This is the 10th day of my participation in Gwen Challenge
The KMP algorithm is used for string matching. It ensures that the time complexity of the algorithm is O(N) by ensuring that the target string is scanned only once.
The KMP algorithm uses the information stored in the storage (usually placed in dp, next array) to string the matches in the correct position. (Also a dynamic programming algorithm)
So, the key is to match the string to determine next[]. The key to determine next[] is to match the common prefix of the string.
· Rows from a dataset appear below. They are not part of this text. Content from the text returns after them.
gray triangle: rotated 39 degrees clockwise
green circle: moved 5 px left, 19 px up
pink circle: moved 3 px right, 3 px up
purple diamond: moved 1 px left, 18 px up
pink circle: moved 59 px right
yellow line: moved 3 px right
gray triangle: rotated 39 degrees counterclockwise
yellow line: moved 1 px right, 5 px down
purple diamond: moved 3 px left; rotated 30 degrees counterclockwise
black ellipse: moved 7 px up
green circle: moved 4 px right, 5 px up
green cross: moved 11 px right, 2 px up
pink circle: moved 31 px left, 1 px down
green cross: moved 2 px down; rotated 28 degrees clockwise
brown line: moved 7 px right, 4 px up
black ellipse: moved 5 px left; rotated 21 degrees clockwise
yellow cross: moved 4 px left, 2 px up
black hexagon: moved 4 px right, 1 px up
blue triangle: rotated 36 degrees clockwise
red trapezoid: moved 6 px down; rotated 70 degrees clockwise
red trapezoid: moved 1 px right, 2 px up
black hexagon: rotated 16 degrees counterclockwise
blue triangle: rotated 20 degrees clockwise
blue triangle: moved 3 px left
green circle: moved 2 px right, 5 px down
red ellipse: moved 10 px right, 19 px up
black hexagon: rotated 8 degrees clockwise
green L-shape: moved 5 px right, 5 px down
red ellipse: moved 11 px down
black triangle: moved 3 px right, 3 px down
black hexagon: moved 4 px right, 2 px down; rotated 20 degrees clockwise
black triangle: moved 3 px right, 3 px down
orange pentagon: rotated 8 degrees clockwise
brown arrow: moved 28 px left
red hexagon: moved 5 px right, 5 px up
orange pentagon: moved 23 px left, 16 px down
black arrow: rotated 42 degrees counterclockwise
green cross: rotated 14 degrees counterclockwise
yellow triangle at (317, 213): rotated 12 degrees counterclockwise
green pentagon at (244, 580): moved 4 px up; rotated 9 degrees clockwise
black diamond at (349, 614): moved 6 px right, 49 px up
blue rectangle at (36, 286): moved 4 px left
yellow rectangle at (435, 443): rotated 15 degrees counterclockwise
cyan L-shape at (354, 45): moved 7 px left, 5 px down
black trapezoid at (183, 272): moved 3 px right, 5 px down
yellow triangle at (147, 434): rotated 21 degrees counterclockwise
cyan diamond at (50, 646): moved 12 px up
In the detailed explanation of KMP algorithm written by Labuladong, referring to Algorithm 4, the process of jump is regarded as the state transformation of the state machine. This idea is very consistent with the thinking of the computer, but if you have not learned the principle of compilation, I am afraid that it is a little difficult to understand the expression of using the state machine.
public class KMP {
private int[][] dp;
private String pat;
public KMP(String pat) {
this.pat = pat;
int M = pat.length(a);// dp[status][character] = next status
dp = new int[M][256];
// base case
dp[0][pat.charAt(0)] = 1;
// The shadow state X starts with 0
int X = 0;
// The current state j starts at 1
for (int j = 1; j < M; j++) {
for (int c = 0; c < 256; c++) {
if (pat.charAt(j) == c)
dp[j][c] = j + 1;
else
dp[j][c] = dp[X][c];
}
// Update the shadow status
X = dp[X][pat.charAt(j)]; }}public int search(String txt) {...}
}
Copy the code
In ordinary use, it is common to use a one-dimensional array to represent pattern strings. Whenever a mismatch occurs, find the mismatched character PI and go to the preceding string F=p1… Pi-1, move the pattern string back, place F first where the front (FL) and back (Fr) want to coincide, and is the position where the pattern string should move back. In other words, whenever a mismatch occurs, the place j points to is exactly the length of the F string that it wants to overlap with, plus one. So, we usually define a next[j] array. J is 1~m, where m is the length of the pattern string, indicating that when the JTH character is mismatched, the match should start again from the character at next[j].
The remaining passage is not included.